Dataset records:
•••

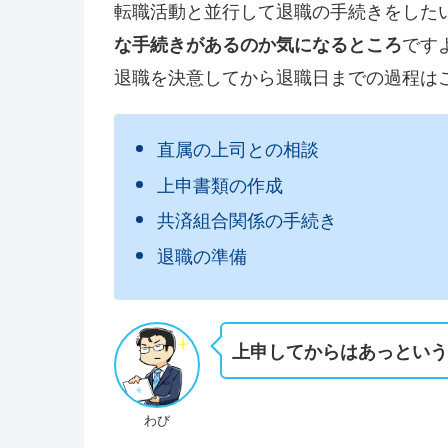
転職活動と並行して退職の手続きをした
です
な手続きがあるのか気になるところ
退職を決意してから退職日までの過程は
直属の上司との相談
上申書類の作成
共済組合関係の手続き
退職の準備
上申してからはあっとい
わび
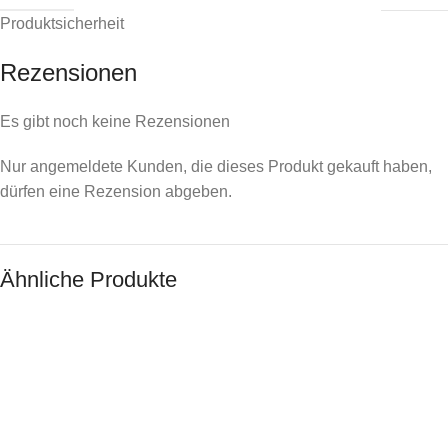
Produktsicherheit
Rezensionen
Es gibt noch keine Rezensionen
Nur angemeldete Kunden, die dieses Produkt gekauft haben,
dürfen eine Rezension abgeben.
Ähnliche Produkte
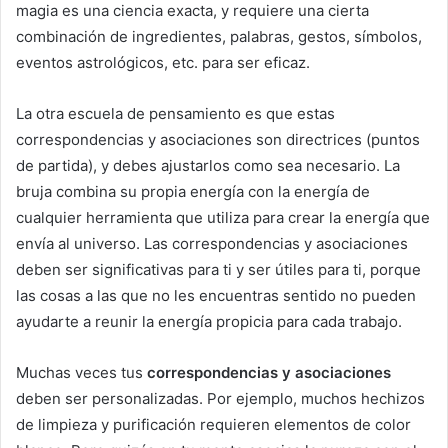
magia es una ciencia exacta, y requiere una cierta
combinación de ingredientes, palabras, gestos, símbolos,
eventos astrológicos, etc. para ser eficaz.
La otra escuela de pensamiento es que estas
correspondencias y asociaciones son directrices (puntos
de partida), y debes ajustarlos como sea necesario. La
bruja combina su propia energía con la energía de
cualquier herramienta que utiliza para crear la energía que
envía al universo. Las correspondencias y asociaciones
deben ser significativas para ti y ser útiles para ti, porque
las cosas a las que no les encuentras sentido no pueden
ayudarte a reunir la energía propicia para cada trabajo.
Muchas veces tus
correspondencias y asociaciones
deben ser personalizadas. Por ejemplo, muchos hechizos
de limpieza y purificación requieren elementos de color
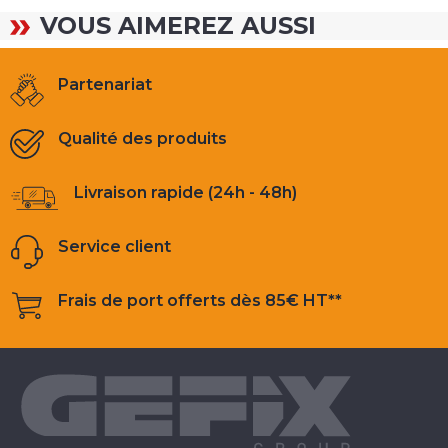
VOUS AIMEREZ AUSSI
Partenariat
Qualité des produits
Livraison rapide (24h - 48h)
Service client
Frais de port offerts dès 85€ HT**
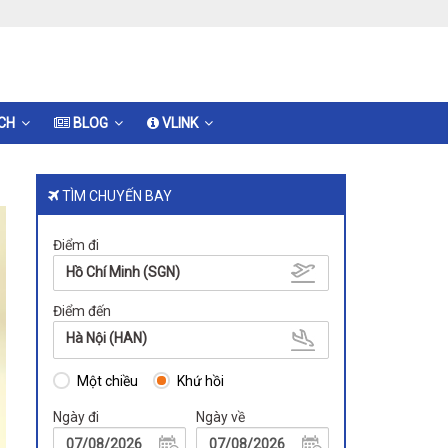
ỊCH
BLOG
VLINK
TÌM CHUYẾN BAY
Điểm đi
Hồ Chí Minh (SGN)
Điểm đến
Hà Nội (HAN)
Một chiều
Khứ hồi
Ngày đi
Ngày về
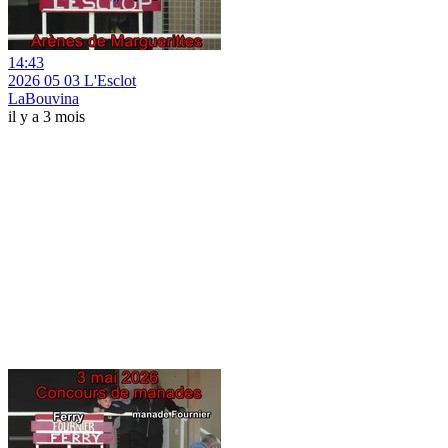
14:43
2026 05 03 L'Esclot
LaBouvina
il y a 3 mois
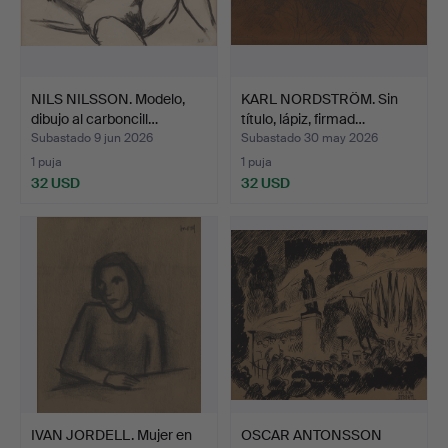
NILS NILSSON. Modelo,
KARL NORDSTRÖM. Sin
dibujo al carboncill…
título, lápiz, firmad…
Subastado 9 jun 2026
Subastado 30 may 2026
1 puja
1 puja
32 USD
32 USD
IVAN JORDELL. Mujer en
OSCAR ANTONSSON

•••

◆ Your task
Return all lines in the entries above that carry the word "deben".

◆ Reply to the task
deben ser significativas para ti y ser útiles para ti, porque
deben ser personalizadas. Por ejemplo, muchos hechizos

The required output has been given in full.